STEWART GRAFF '25 TURNS 100

The school's most senior alumnus celebrated his hundredth birthday in May.

"I can say it feels good to be 100!" he told Headmaster Willy MacMullen ’78 in a recent letter. "My gratitude to Taft for guiding me through formative years. With best wishes to the school."

A longtime author, Graff wrote several biographies for the Dell Yearling series, many along with his wife Polly, including the lives of Helen Keller, George Washington, Hernando Cortes, John Paul Jones, and many others.
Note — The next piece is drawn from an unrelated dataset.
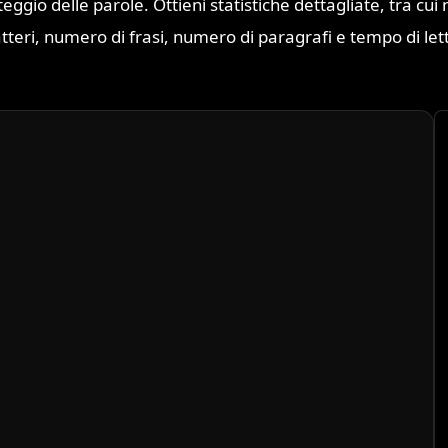
teggio delle parole. Ottieni statistiche dettagliate, tra cu
tteri, numero di frasi, numero di paragrafi e tempo di let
When Graff came to Taft in 1921, Horace Taft was headmaster, Harley Roberts taught Latin, McIntosh taught history-as did Jocko Reardon. The Warren House was standing where Charles Phelps Taft Hall is now. Mac House and Congdon House did not exist.

Graff spent four years at Taft, where he wrote for the Papyrus, before going on to Harvard.
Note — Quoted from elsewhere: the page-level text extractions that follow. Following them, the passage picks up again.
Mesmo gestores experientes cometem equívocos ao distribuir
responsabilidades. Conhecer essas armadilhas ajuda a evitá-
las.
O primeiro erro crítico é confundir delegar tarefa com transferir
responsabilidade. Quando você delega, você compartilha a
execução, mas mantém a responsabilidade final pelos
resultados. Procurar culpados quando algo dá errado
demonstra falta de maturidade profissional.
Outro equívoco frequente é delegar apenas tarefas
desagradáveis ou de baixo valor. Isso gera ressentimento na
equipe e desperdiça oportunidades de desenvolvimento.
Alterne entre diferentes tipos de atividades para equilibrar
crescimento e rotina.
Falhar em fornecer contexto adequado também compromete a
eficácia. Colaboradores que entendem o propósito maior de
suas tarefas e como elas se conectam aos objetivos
Other major events the year of Graff's graduation from Taft: F. Scott Fitzgerald published The Great Gatsby and Adolf Hitler published Mein Kampf. The first issue of the New Yorker is published, John Scopes is indicted for teaching Darwin's theory of evolution, Chrysler corporation is founded, and New York becomes the world's largest city, surpassing London.

 

 

S. Stewart Graff '25 celebrates his 100th birthday with his daughter, Kate.
He lives in Monroe Township, New Jersey.